The temperature of the oil just before the oil was finished was 81°C. Immediately after removing the oil, the oil was removed using a pump, and the oil was removed by centrifugation at 110 rpm for 2 minutes. After the vacuum was released and the pressure returned to atmospheric pressure, the dried carrots were taken out.

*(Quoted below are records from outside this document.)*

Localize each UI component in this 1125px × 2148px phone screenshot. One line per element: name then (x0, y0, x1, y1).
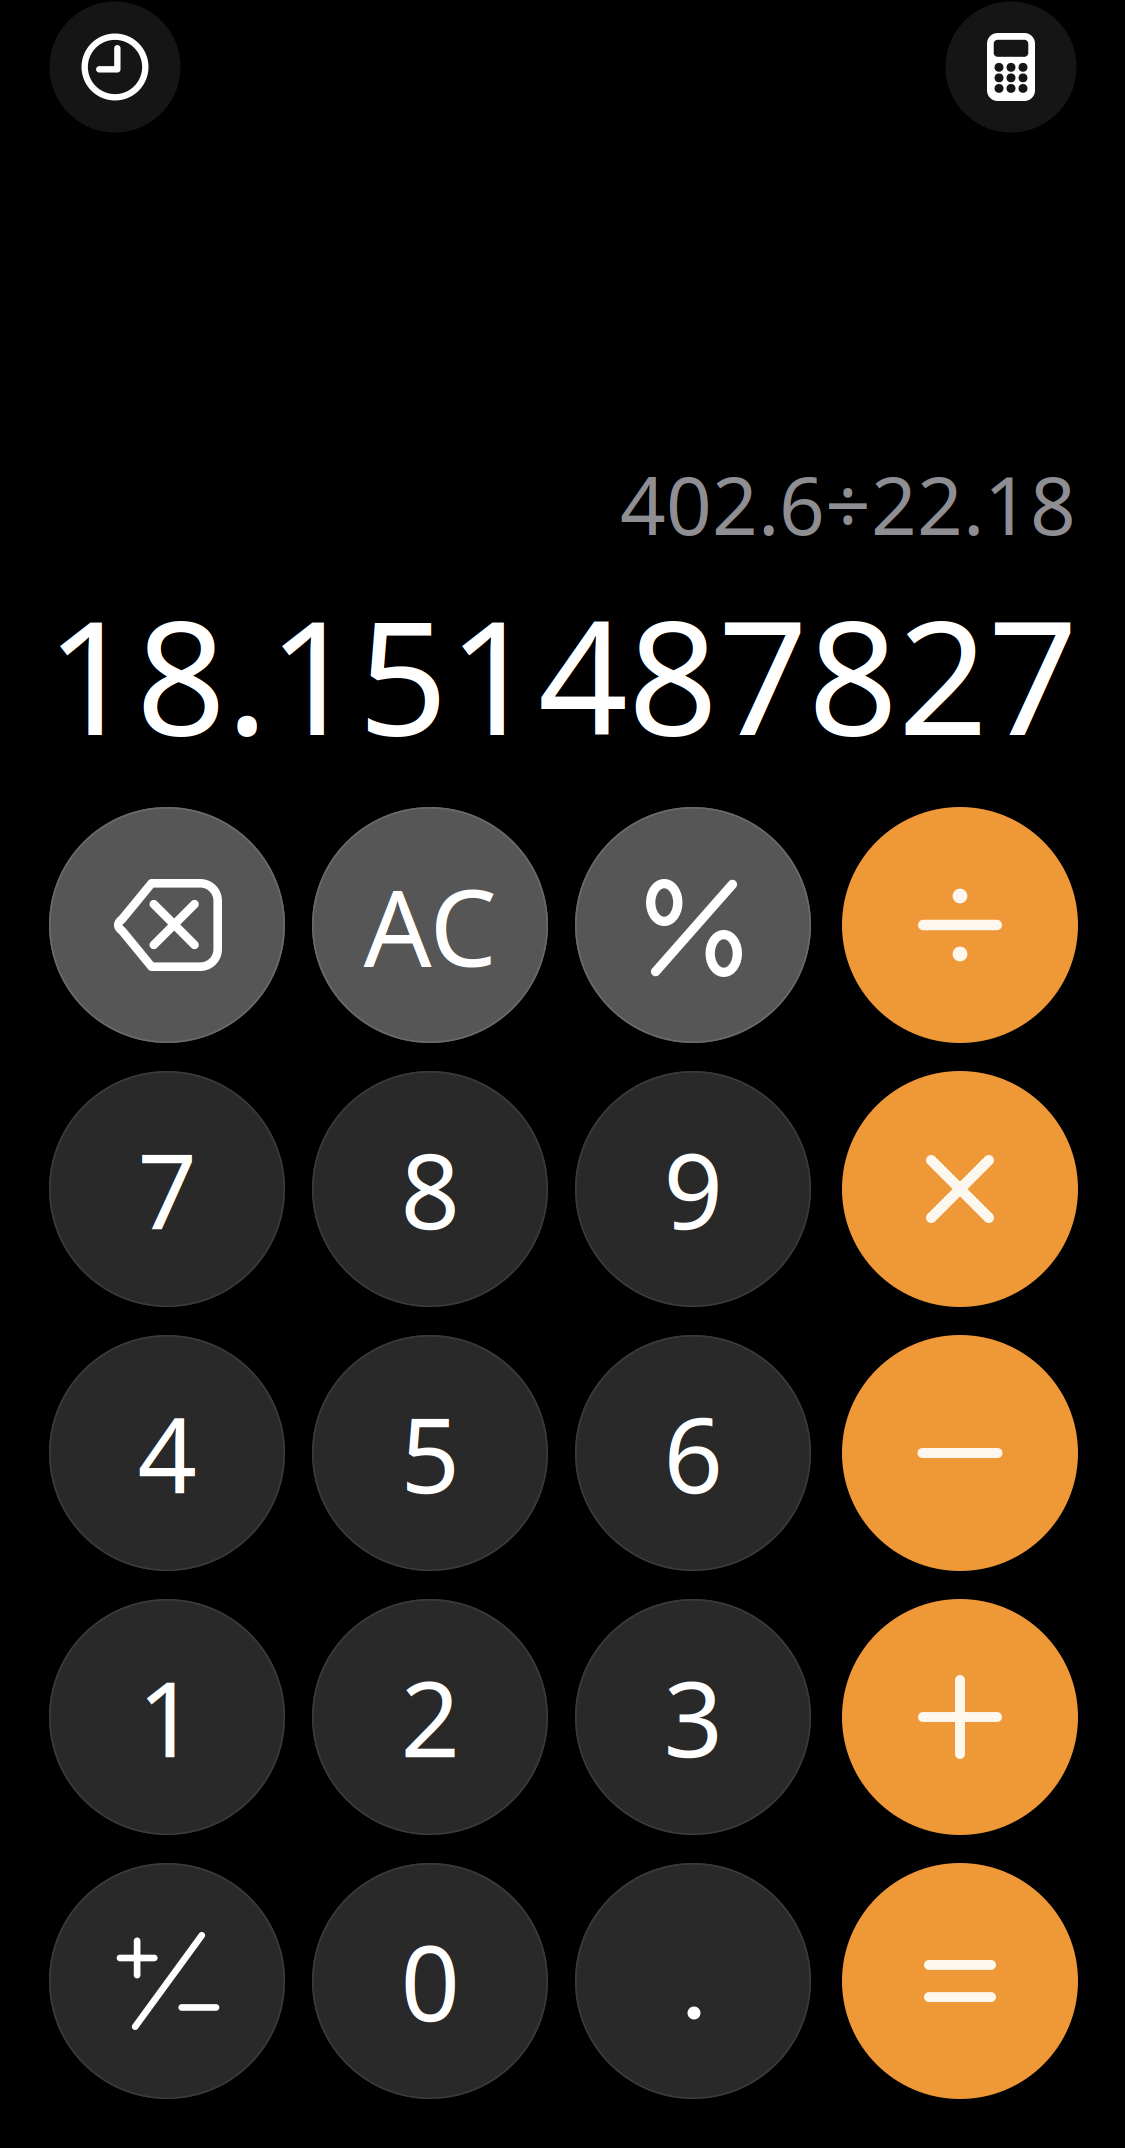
staticText: 4 (138, 1384, 196, 1522)
button[interactable]: Percent (575, 807, 811, 1043)
staticText: AC (364, 854, 496, 996)
staticText: 8 (400, 1120, 460, 1258)
button[interactable]: Subtract (842, 1335, 1078, 1571)
staticText: 2 (400, 1648, 460, 1786)
button[interactable]: 4 (49, 1335, 285, 1571)
button[interactable]: Decimal point (575, 1863, 811, 2099)
staticText: 3 (664, 1648, 722, 1786)
button[interactable]: Divide (842, 807, 1078, 1043)
button[interactable]: Calculator (946, 2, 1076, 132)
staticText: 6 (664, 1384, 722, 1522)
button[interactable]: 8 (312, 1071, 548, 1307)
button[interactable]: 0 (312, 1863, 548, 2099)
button[interactable]: Plus minus (49, 1863, 285, 2099)
staticText: 7 (138, 1120, 196, 1258)
button[interactable]: Equals (842, 1863, 1078, 2099)
button[interactable]: 7 (49, 1071, 285, 1307)
staticText: 402.6÷22.18 (620, 451, 1076, 557)
button[interactable]: 5 (312, 1335, 548, 1571)
button[interactable]: Add (842, 1599, 1078, 1835)
staticText: 0 (400, 1912, 460, 2050)
button[interactable]: Multiply (842, 1071, 1078, 1307)
button[interactable]: 2 (312, 1599, 548, 1835)
button[interactable]: 1 (49, 1599, 285, 1835)
staticText: 5 (400, 1384, 460, 1522)
button[interactable]: 3 (575, 1599, 811, 1835)
staticText: 18.151487827 (46, 570, 1078, 778)
button[interactable]: Delete (49, 807, 285, 1043)
button[interactable]: History (50, 2, 180, 132)
button[interactable]: All clear (312, 807, 548, 1043)
staticText: 9 (664, 1120, 722, 1258)
button[interactable]: 6 (575, 1335, 811, 1571)
button[interactable]: 9 (575, 1071, 811, 1307)
staticText: 1 (138, 1648, 196, 1786)
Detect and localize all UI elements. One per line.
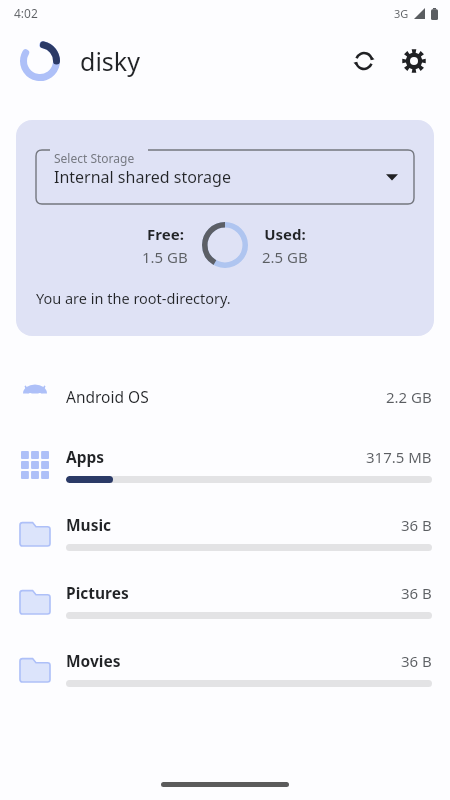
button[interactable]: Music <box>0 498 450 566</box>
button[interactable]: Select Storage <box>36 150 414 204</box>
staticText: 4:02 <box>14 5 38 21</box>
staticText: Apps <box>66 446 105 467</box>
staticText: Android OS <box>66 386 149 407</box>
staticText: Used: <box>264 224 306 244</box>
staticText: 1.5 GB <box>142 247 188 267</box>
button[interactable]: Android OS <box>0 362 450 430</box>
staticText: Music <box>66 514 112 535</box>
staticText: 2.2 GB <box>386 387 432 407</box>
staticText: 36 B <box>401 651 432 671</box>
button[interactable]: Apps <box>0 430 450 498</box>
staticText: Movies <box>66 650 121 671</box>
staticText: 36 B <box>401 515 432 535</box>
staticText: Free: <box>147 224 184 244</box>
staticText: You are in the root-directory. <box>36 288 231 308</box>
button[interactable]: Movies <box>0 634 450 702</box>
staticText: disky <box>80 44 140 78</box>
staticText: 317.5 MB <box>366 447 432 467</box>
staticText: Pictures <box>66 582 129 603</box>
staticText: 3G <box>394 6 409 21</box>
button[interactable]: Select Storage <box>16 120 434 336</box>
staticText: 36 B <box>401 583 432 603</box>
staticText: Internal shared storage <box>54 166 231 188</box>
staticText: Select Storage <box>54 150 135 166</box>
staticText: 2.5 GB <box>262 247 308 267</box>
button[interactable]: Settings <box>392 39 436 83</box>
button[interactable]: Pictures <box>0 566 450 634</box>
button[interactable]: Refresh <box>342 39 386 83</box>
button[interactable]: disky logo <box>14 35 66 87</box>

11 kg of dried carrots with a water content of 2.7% by weight and an oil content of 23.4% by weight were obtained. The dried carrot thus obtained had a crisp and crunchy texture, making it a snack-like food in which the whole carrot could be eaten.

〔Effect of the invention〕

The present invention provides a form of processing and utilization of carrots that has not been previously available in the market.This invention provides a novelty that does not exist in the conventional market, as it has a crisp, non-hard structure and can be eaten whole like a snack. To provide a medicinal ginseng product that is rich, convenient, highly palatable, and has good storage stability.

Claims (1)

[Claims] 1. In the case of raw medicinal ginseng, after partially dehydrating and shrinking the skin, the water content is adjusted to 65 to 75% by weight, or in the case of dried medicinal ginseng, water or concentration is adjusted. 3
The first step is to adjust the moisture content to 65-75% by weight by immersing it in an aqueous solution of ~10% by weight amino acids and re-absorbing and swelling the oil. Then, the water content is reduced to 5% by weight or less, and the fats and oils are separated under reduced pressure, and then the fats and oils adhering to the oiled medicinal ginseng are reduced by centrifugal force, and the fats and oils content is reduced to 5 to 25% by weight. A method for producing oily medicinal ginseng, comprising a second step of adjusting. 2. The method for producing oily medicinal ginseng according to claim 1, wherein the ginseng is partially dehydrated and shrunk to a water content of 50% by weight or less, and then the water content is adjusted to 65 to 75% by weight. 3. The method for producing oily medicinal ginseng according to claim 1, wherein the medicinal ginseng is partially dehydrated and shrunk by ventilation drying at a temperature of 40°C to 80°C.